It’s already been a year since oil prices began their precipitous decline, and some industry observers forecast low prices to continue for another year or longer.
Oil and gas exploration and production companies have already conducted multiple rounds of layoffs, cut spending and reduced capital costs. Some companies have gone under, and others have continued to struggle, trying to make a profit at $30-40/barrel, let alone pay dividends and reinvest in production growth. The industry has shut down over 1,000 drilling rigs in the last year bringing the current rig count to 650 rigs, the lowest since 19991.
As the focus has shifted from growth to efficient production, Accenture sees the onshore shale operators starting to adopt new operating models beyond just cutting head count across the board. The old model was manual and highly dependent on individuals and experience. The new model is about remote management, new generation automation and cloud-based SCADA as well as more division of labor and strategic use of experts across multiple assets.
Low-cost technology in the new operating model is fuelled by the Internet of Things. Mobile devices and other technology solutions familiar to consumers are being adapted for multiple industries. These solutions cost much less than the purpose-built devices in use in oil and gas since the 1990s (such as the PLC, the programmable logic controller). More importantly, these new devices have much greater functionality, mobility and flexibility.
The Internet of Things is enabling connected production operations for oil and gas organizations. Companies can collect and utilize digital information in new ways that helps to keep wells on line, reduce head count and promote worker safety.
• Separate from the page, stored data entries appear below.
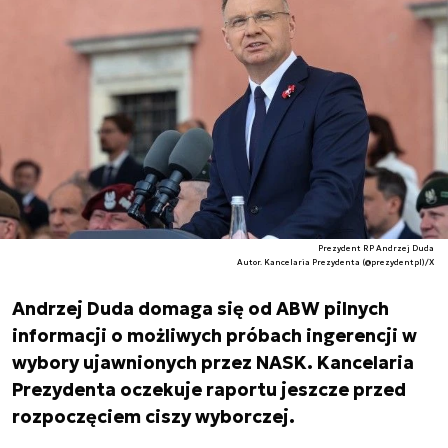
Prezydent RP Andrzej Duda
Autor. Kancelaria Prezydenta (@prezydentpl)/X
Andrzej Duda domaga się od ABW pilnych
informacji o możliwych próbach ingerencji w
wybory ujawnionych przez NASK. Kancelaria
Prezydenta oczekuje raportu jeszcze przed
rozpoczęciem ciszy wyborczej.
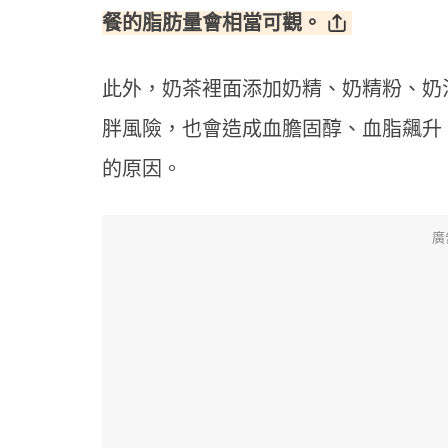
餐的脂肪量會相當可觀。
此外，奶茶裡面添加奶精、奶精粉、奶
胖風險，也會造成血膽固醇、血脂飆升
的原因。
廣
年末
停？
提升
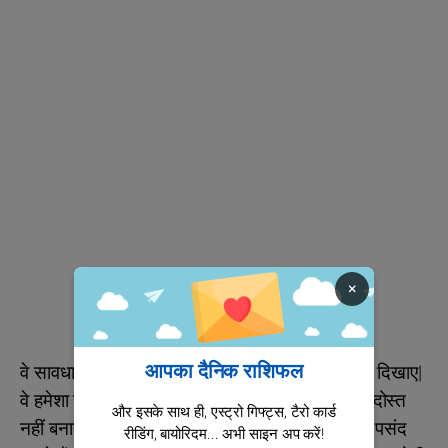
×
आपका दैनिक राशिफल
वे सावधानी से ऐसे परिधान चुनती हैं जो उन्हें सबसे श्रेष्ठ दिखाए|
वे हमेशा सतर्क रहती हैं और किसी को आसानी से अपना दोस्त
और इसके साथ ही, एस्ट्रो गिफ्ट्स, टैरो कार्ड
नहीं बनाती हैं| सिंह राशि के पुरुष आकर्षण का केंद्र होना पसंद
रीडिंग, बायोरिदम... अभी साइन अप करें!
Other industries have faced margin pressure for many years and have adopted different business model leveraging the internet, digital and outsourcing. As oil and gas companies look for new ways to improve effectiveness and reduce cost, some additional developments may include:
Narrowing the business scope (e.g., onshore US) to focus on the most profitable core assets and gain efficiencies from repetitive, standard processes
Automating more tasks, including basic engineering functions
Adopting best practices from other industries (e.g., aerospace on maintenance practices)
Utilizing division of labor and outsourcing of more functions which may include those that were traditionally considered core, such as well surveillance
Variabilizing costs (such as linking service contracts to wells and production instead of day rates)
More aggressively implementing the principles of lean management
Using advanced data analytics as part of the day-to-day operations management to optimize everything from chemical injection and artificial lift to water hauling
Using predictive analytics, such as machine learning, to avoid breakdowns
Although low prices continue to be hugely painful for the industry, and no relief is yet in sight, the current environment is inspiring a search for new business models and innovation that can improve efficiency and deliver greater value.